"I'm sure I'm—pleased to meet you, Mr. Blake," murmured Ashton, his voice breaking slightly as Blake grasped his gloved hand in the bare calloused palm.
"Any friend of Miss Jenny's!" responded Blake with hearty cordiality.
But as he released the other's hand, he muttered half to himself,
"Ashton?—Ashton? Haven't I met you before, somewhere?"
As Ashton hesitated over his reply, Genevieve spoke for him: "No doubt it's the familiarity of the name, Tom. Mr. Brice-Ashton's father is Mr. George Ashton, the financier."

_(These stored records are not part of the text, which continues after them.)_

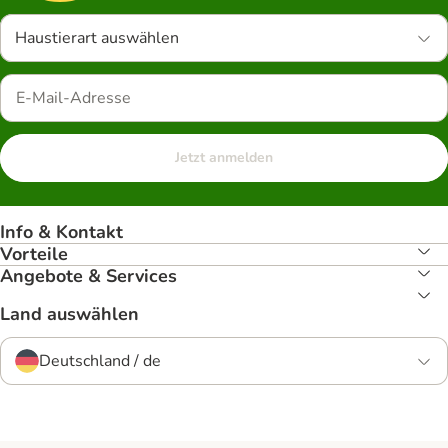
Haustierart auswählen
Jetzt anmelden
Info & Kontakt
Vorteile
Angebote & Services
Land auswählen
Deutschland / de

"What! him?" exclaimed Blake. "But no. It's his face. I remember now.
Met him in your father's office."
"In father's office?"
"When I was acting as secretary for your father, Miss Genevieve," Ashton hastened to explain. "You remember, I was in your father's office for a year. That was before I succeeded with my—plans for the Michamac cantilever bridge and went to take charge of the construction as resident engineer."
"Your plans?" muttered Blake incredulously.
"To be sure. I remember now," said Genevieve absently, and she turned to look about, with a perplexed uptilting of her arched brows. "But, Dolores, where is papa?"
"Coming—coming, Viviekins," reassured her cousin, breaking short an animated conversation with the earl. "Don't worry, dear. He'll be along in a few minutes."
Genevieve stepped forward beside Blake to peer at the crowd. Dolores took pity on Ashton, who had edged around, eager for an introduction to the titled stranger.